- [Task brief] Transcribe exactly the line containing "Segment anything that" and every line after it, through the end of the records below.

═══ Material provided

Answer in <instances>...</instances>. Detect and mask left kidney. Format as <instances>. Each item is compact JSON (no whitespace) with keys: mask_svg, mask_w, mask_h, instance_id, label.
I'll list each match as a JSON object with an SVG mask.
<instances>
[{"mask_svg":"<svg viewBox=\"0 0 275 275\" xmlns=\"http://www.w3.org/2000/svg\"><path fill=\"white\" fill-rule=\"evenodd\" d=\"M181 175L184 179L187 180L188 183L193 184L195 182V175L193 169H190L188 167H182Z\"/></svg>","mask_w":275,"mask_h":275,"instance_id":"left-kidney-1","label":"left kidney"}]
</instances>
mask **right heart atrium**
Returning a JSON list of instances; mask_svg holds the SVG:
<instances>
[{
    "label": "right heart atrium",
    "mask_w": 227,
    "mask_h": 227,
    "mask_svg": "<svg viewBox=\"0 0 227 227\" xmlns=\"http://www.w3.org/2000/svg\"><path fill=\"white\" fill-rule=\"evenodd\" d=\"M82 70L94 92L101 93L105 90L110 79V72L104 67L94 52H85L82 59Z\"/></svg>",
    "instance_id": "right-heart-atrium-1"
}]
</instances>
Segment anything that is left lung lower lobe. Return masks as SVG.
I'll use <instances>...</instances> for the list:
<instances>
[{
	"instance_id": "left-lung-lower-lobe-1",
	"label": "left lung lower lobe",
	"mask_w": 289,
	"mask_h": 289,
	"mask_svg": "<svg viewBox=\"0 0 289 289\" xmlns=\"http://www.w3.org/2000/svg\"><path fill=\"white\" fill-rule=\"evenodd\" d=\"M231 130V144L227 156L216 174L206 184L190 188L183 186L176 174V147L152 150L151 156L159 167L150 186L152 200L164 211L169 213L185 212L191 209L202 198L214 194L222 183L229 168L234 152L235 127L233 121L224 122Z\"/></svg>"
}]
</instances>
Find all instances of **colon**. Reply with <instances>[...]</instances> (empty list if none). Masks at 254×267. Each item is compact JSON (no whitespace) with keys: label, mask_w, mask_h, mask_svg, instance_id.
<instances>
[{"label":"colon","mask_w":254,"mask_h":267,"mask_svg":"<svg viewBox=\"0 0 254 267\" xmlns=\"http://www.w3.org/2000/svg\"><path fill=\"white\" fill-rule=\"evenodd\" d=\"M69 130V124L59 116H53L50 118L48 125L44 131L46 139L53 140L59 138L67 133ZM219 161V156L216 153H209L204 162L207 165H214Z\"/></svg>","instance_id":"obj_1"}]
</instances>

══════

- [Exercise result]
Segment anything that is left lung lower lobe. Return masks as SVG.
I'll use <instances>...</instances> for the list:
<instances>
[{
	"instance_id": "left-lung-lower-lobe-1",
	"label": "left lung lower lobe",
	"mask_w": 289,
	"mask_h": 289,
	"mask_svg": "<svg viewBox=\"0 0 289 289\" xmlns=\"http://www.w3.org/2000/svg\"><path fill=\"white\" fill-rule=\"evenodd\" d=\"M231 130V144L227 156L216 174L206 184L190 188L183 186L176 174V147L152 150L151 156L159 167L150 186L152 200L164 211L169 213L185 212L191 209L202 198L214 194L222 183L229 168L234 152L235 127L233 121L224 122Z\"/></svg>"
}]
</instances>
Find all instances of **colon**. Reply with <instances>[...]</instances> (empty list if none). Masks at 254×267. Each item is compact JSON (no whitespace) with keys: label, mask_w, mask_h, mask_svg, instance_id.
<instances>
[{"label":"colon","mask_w":254,"mask_h":267,"mask_svg":"<svg viewBox=\"0 0 254 267\" xmlns=\"http://www.w3.org/2000/svg\"><path fill=\"white\" fill-rule=\"evenodd\" d=\"M69 130V124L59 116H53L50 118L48 125L44 131L46 139L53 140L59 138L67 133ZM219 161V156L216 153H209L204 162L207 165H214Z\"/></svg>","instance_id":"obj_1"}]
</instances>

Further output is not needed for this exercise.